Opinión
La política sin prestigio
ATREVERSE A PENSAR
Por Fl
La política, entre amplios sectores de la población, ha carecido de prestigio.
En parte, por el abuso del poder; también, por hartazgo de esperanzas fallidas.
¿Cuántas veces hemos escuchado: “a mí no me vengas con política”?
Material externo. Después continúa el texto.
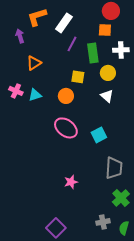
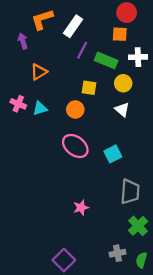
green rectangle: (93, 53) -> (106, 60), turned -60

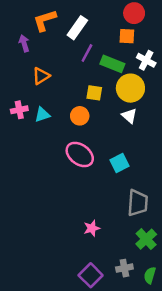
white cross: (138, 57) -> (146, 60), turned 30
yellow circle: (123, 83) -> (130, 88), size x1.5
pink cross: (18, 104) -> (19, 110), turned -35
pink star: (81, 208) -> (92, 228), moved
purple square: (64, 260) -> (91, 275), moved

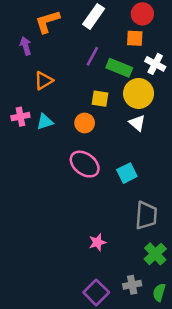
white rectangle: (77, 28) -> (94, 16), moved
Sin embargo, desde el momento en que dos o más personas se relacionan —por la razón que sea— aparece la política.
Es presencia inevitable, diálogo común, acción constante en la sociedad.
Cuando ignoramos su importancia y nos apartamos de ella, hacemos exactamente lo que desean los dictadores: no estorbar, para que ellos puedan concentrar y abusar del poder.
Hoy, la información digital también busca convertir a los ciudadanos en especuladores pasivos y confundidos.
Hay malos políticos, como hay malos médicos, abogados, ingenieros o maestros. Pero esos elementos nocivos no desnaturalizan las profesiones.
Piénselo: si exigimos resultados, transparencia y rendición de cuentas, podemos evitar la inmoralidad política.
Nos guste o no, hacemos política todo el tiempo: en la casa, el vecindario, el trabajo, los partidos y las elecciones.
La buena política se ejerce de manera consciente y responsable.